La directiva mantuvo a Cristante pese a los malos resultados iniciales, generando incertidumbre en jugadores y afición. Cada decisión parecía improvisada y orientada a apagar incendios mediáticos, más que a implementar un proyecto deportivo sólido y sostenible. La salida de Cristante, aunque inevitable, no soluciona la raíz de los problemas: la falta de planificación y compromiso de la directiva con un proyecto a largo plazo.
El verdadero reto para Puebla no es solo reemplazar al técnico, sino que la directiva asuma su responsabilidad, reorganice la plantilla, fortalezca la estructura del club y trace una estrategia clara que evite repetir fracasos.

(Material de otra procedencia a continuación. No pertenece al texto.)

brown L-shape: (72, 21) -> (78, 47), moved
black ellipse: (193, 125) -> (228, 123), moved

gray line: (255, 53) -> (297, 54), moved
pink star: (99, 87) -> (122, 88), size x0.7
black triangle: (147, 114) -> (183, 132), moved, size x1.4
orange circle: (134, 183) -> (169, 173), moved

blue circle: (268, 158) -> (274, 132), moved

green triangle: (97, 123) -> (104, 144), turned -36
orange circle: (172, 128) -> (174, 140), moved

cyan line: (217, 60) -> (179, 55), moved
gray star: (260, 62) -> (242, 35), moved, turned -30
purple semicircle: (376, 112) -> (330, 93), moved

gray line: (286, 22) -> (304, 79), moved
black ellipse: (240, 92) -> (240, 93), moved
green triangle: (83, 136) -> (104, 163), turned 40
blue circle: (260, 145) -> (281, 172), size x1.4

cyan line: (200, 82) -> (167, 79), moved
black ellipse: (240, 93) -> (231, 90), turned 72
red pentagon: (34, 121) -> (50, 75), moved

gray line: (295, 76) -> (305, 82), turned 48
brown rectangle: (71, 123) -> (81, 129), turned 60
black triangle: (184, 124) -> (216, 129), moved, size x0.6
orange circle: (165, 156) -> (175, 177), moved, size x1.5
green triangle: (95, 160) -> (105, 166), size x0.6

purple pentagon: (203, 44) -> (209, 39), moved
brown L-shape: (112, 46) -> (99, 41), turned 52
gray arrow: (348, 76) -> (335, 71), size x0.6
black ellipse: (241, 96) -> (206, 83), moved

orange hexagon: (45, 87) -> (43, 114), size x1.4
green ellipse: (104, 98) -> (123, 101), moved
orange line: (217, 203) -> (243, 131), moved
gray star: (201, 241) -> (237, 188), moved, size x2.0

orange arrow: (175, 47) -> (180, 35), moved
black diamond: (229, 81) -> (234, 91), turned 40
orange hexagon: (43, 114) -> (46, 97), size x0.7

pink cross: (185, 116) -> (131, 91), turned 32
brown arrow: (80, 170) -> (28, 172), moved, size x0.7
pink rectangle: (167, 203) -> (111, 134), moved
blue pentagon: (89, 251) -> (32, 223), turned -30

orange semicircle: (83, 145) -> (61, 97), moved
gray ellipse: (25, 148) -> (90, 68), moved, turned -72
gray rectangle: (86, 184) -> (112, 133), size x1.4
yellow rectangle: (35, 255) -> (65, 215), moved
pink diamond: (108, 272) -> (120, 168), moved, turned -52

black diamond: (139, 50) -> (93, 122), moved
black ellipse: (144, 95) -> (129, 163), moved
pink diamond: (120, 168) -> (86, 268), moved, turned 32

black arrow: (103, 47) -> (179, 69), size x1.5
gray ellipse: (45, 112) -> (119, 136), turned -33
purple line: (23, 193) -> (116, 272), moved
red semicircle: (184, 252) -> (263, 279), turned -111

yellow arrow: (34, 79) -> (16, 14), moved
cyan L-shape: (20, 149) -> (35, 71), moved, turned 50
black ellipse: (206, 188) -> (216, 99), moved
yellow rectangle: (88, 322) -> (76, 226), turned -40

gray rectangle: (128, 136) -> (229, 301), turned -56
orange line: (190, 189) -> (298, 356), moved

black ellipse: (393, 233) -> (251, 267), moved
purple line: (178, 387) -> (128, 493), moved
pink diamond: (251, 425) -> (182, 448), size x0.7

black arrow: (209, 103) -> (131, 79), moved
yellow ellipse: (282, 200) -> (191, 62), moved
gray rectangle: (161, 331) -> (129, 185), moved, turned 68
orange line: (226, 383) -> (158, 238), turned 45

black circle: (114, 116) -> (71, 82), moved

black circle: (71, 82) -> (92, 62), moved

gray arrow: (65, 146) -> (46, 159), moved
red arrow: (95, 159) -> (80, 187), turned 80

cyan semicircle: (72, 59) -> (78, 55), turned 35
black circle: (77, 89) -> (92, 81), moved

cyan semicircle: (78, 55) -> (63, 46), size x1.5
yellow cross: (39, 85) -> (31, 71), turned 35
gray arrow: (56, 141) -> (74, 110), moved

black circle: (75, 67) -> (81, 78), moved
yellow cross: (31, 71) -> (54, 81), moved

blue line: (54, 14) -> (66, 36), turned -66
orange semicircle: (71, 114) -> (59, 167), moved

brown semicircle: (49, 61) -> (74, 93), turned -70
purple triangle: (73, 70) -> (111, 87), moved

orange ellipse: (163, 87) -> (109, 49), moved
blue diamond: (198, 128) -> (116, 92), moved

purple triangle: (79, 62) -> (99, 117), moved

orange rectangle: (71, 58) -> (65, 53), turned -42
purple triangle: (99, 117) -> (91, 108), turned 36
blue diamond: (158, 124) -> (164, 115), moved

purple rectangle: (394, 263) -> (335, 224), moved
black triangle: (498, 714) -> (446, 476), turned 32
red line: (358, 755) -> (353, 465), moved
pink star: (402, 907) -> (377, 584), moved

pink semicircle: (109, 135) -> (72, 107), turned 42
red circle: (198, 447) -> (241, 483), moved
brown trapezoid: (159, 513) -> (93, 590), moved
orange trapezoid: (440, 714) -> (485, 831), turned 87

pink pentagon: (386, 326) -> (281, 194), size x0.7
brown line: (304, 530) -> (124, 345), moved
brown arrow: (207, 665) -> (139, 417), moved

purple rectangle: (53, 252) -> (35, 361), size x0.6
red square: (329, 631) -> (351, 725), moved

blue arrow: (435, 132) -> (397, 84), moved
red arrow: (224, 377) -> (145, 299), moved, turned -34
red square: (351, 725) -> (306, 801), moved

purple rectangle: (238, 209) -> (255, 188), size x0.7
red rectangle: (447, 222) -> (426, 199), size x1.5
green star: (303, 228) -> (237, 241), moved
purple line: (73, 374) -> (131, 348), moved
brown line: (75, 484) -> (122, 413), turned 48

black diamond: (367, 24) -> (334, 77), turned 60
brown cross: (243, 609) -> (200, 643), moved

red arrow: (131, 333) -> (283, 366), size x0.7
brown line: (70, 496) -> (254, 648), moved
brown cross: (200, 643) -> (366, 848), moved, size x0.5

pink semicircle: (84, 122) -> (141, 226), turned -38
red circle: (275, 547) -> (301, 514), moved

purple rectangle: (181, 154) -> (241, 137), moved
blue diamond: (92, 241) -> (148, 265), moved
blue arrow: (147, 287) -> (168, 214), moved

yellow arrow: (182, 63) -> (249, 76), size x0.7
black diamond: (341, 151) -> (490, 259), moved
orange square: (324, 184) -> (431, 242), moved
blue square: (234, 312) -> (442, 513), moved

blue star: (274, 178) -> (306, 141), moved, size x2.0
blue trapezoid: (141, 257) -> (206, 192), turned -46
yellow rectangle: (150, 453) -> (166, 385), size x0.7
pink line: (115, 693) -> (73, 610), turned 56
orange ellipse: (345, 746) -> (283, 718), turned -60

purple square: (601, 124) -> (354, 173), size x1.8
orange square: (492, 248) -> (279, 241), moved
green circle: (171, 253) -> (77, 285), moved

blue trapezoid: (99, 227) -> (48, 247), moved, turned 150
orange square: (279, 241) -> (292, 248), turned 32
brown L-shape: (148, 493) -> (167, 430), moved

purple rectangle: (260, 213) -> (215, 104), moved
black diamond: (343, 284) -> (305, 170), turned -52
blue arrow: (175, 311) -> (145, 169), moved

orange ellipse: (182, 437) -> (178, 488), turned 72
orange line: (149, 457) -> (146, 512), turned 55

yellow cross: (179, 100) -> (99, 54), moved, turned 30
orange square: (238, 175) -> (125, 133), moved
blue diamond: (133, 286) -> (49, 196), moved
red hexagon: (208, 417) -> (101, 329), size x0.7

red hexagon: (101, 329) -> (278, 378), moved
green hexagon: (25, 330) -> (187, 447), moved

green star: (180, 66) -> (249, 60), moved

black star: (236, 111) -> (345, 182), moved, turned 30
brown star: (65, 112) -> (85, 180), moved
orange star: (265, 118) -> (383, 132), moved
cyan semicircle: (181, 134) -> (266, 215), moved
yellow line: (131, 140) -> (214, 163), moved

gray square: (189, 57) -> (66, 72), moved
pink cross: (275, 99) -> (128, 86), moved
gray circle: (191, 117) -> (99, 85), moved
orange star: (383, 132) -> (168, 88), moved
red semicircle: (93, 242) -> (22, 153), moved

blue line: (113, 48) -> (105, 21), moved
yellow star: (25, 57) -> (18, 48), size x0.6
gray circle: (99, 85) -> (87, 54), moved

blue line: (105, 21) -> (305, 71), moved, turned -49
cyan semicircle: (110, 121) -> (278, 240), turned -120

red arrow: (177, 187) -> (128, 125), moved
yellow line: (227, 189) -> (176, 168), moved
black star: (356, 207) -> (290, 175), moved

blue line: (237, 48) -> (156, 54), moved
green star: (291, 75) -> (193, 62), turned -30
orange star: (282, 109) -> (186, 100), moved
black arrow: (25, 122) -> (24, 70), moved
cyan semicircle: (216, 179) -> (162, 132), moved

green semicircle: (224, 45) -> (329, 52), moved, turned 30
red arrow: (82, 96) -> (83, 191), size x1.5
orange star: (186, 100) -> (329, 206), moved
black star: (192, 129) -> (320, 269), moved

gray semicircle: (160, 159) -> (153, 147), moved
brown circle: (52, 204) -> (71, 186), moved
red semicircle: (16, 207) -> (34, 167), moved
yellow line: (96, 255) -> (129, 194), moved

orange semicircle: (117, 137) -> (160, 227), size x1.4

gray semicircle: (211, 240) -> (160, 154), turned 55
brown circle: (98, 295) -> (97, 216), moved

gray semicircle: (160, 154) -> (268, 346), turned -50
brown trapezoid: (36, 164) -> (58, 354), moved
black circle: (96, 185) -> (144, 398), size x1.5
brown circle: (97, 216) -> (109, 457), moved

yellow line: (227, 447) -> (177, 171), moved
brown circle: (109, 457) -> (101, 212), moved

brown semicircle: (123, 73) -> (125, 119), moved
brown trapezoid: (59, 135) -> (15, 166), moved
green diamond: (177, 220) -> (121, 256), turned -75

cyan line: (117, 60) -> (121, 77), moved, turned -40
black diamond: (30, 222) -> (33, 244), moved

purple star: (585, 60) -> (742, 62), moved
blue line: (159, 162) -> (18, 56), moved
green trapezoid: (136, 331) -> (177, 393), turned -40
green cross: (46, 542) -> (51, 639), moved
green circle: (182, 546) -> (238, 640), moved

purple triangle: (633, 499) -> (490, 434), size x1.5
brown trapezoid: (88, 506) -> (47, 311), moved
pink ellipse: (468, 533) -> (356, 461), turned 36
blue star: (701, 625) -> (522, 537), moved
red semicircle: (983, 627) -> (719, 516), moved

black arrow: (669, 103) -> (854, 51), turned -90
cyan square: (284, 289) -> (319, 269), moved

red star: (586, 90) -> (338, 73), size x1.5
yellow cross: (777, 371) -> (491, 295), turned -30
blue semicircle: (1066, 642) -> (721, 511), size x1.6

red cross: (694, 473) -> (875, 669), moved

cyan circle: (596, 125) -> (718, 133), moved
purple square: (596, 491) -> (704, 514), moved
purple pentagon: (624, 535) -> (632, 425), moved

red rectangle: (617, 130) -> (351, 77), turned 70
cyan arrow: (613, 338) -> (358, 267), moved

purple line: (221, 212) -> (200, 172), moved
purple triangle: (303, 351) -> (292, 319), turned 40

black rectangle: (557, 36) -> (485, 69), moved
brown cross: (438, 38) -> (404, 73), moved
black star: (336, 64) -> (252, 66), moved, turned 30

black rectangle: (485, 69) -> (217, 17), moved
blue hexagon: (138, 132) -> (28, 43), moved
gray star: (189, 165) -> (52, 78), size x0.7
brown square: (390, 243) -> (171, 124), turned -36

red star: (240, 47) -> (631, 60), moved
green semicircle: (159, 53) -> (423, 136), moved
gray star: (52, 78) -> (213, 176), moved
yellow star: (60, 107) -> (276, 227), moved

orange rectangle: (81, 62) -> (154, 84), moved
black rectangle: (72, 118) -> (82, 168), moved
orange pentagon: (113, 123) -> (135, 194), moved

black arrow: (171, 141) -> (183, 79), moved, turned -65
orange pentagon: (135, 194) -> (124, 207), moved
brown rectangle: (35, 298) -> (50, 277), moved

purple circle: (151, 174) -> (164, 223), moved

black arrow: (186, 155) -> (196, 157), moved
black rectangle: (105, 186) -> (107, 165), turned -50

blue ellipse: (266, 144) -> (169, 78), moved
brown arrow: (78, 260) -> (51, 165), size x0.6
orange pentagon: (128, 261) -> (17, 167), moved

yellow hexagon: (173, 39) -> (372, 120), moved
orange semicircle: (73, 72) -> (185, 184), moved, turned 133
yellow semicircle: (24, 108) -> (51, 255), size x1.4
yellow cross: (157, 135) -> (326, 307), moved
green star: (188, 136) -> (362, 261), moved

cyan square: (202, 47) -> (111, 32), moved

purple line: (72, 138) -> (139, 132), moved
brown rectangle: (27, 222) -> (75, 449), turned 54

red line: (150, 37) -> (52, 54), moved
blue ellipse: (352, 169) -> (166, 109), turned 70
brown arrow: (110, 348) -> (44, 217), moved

La afición exige resultados, pero también coherencia, liderazgo y visión; hasta ahora, la gestión administrativa ha fallado en todos estos frentes.
Si el Club Puebla quiere superar esta crisis, el cambio debe empezar desde arriba: solo una directiva comprometida y efectiva podrá devolverle competitividad y credibilidad al equipo, evitando que la historia se repita tras la salida de Cristante.